If the default value of a field is specified by a call to ``field()``,
then the class attribute for this field will be replaced by the
specified ``default`` value.  If no ``default`` is provided, then the
class attribute will be deleted.  The intent is that after the
``dataclass`` decorator runs, the class attributes will all contain
the default values for the fields, just as if the default value itself
were specified.  For example, after::

  @dataclass
  class C:
      x: int
      y: int = field(repr=False)
      z: int = field(repr=False, default=10)
      t: int = 20

The class attribute ``C.z`` will be ``10``, the class attribute
``C.t`` will be ``20``, and the class attributes ``C.x`` and ``C.y``
will not be set.

``Field`` objects
-----------------

``Field`` objects describe each defined field. These objects are
created internally, and are returned by the ``fields()`` module-level
method (see below).  Users should never instantiate a ``Field``
object directly.  Its documented attributes are:

- ``name``: The name of the field.

- ``type``: The type of the field.

- ``default``, ``default_factory``, ``init``, ``repr``, ``hash``,
  ``compare``, and ``metadata`` have the identical meaning and values
  as they do in the ``field()`` declaration.

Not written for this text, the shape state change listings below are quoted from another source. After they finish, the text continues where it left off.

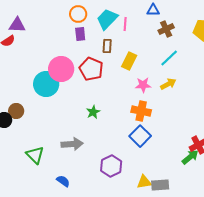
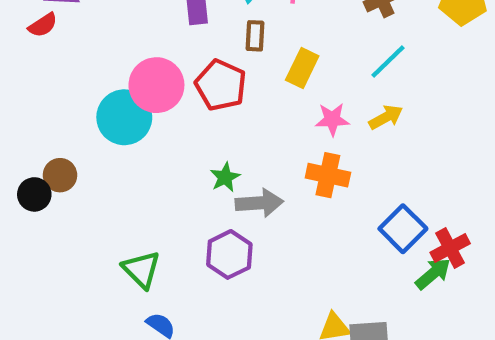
blue square: (140, 136) -> (403, 229), moved
gray arrow: (72, 144) -> (259, 203), moved
green triangle: (35, 155) -> (141, 269), moved
purple hexagon: (111, 166) -> (229, 254), moved

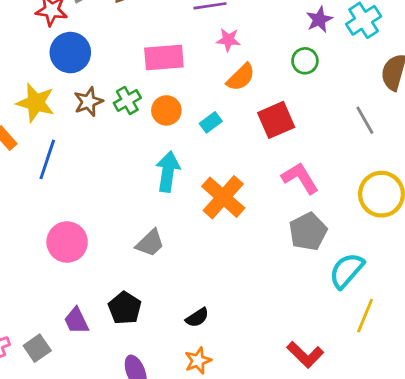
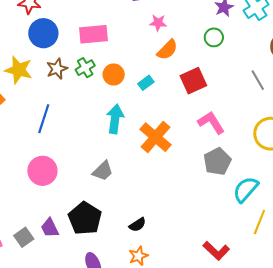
pink rectangle: (164, 57) -> (94, 34), moved
blue line: (47, 159) -> (44, 119), moved
black pentagon: (125, 308) -> (85, 218), size x1.4
gray square: (37, 348) -> (24, 237), moved

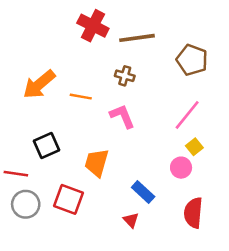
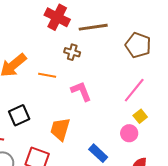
brown cross: (125, 76) -> (72, 52), moved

Other attributes may exist, but they are private and must not be
inspected or relied on.

post-init processing
--------------------

The generated ``__init__`` code will call a method named
``__post_init__``, if it is defined on the class.  It will be called
as ``self.__post_init__()``.  If no ``__init__`` method is generated,
then ``__post_init__`` will not automatically be called.

Among other uses, this allows for initializing field values that
depend on one or more other fields.  For example::

    @dataclass
    class C:
        a: float
        b: float
        c: float = field(init=False)

        def __post_init__(self):
            self.c = self.a + self.b

See the section below on init-only variables for ways to pass
parameters to ``__post_init__()``.  Also see the warning about how
``replace()`` handles ``init=False`` fields.

Class variables
---------------

One place where ``dataclass`` actually inspects the type of a field is
to determine if a field is a class variable as defined in :pep:`526`.  It
does this by checking if the type of the field is ``typing.ClassVar``.
If a field is a ``ClassVar``, it is excluded from consideration as a
field and is ignored by the Data Class mechanisms. For more
discussion, see [#]_.  Such ``ClassVar`` pseudo-fields are not
returned by the module-level ``fields()`` function.

Init-only variables
-------------------

The other place where ``dataclass`` inspects a type annotation is to
determine if a field is an init-only variable.  It does this by seeing
if the type of a field is of type ``dataclasses.InitVar``.  If a field
is an ``InitVar``, it is considered a pseudo-field called an init-only
field.  As it is not a true field, it is not returned by the
module-level ``fields()`` function.  Init-only fields are added as
parameters to the generated ``__init__`` method, and are passed to
the optional ``__post_init__`` method.  They are not otherwise used
by Data Classes.

For example, suppose a field will be initialized from a database, if a
value is not provided when creating the class::

  @dataclass
  class C:
      i: int
      j: int = None
      database: InitVar[DatabaseType] = None

      def __post_init__(self, database):
          if self.j is None and database is not None:
              self.j = database.lookup('j')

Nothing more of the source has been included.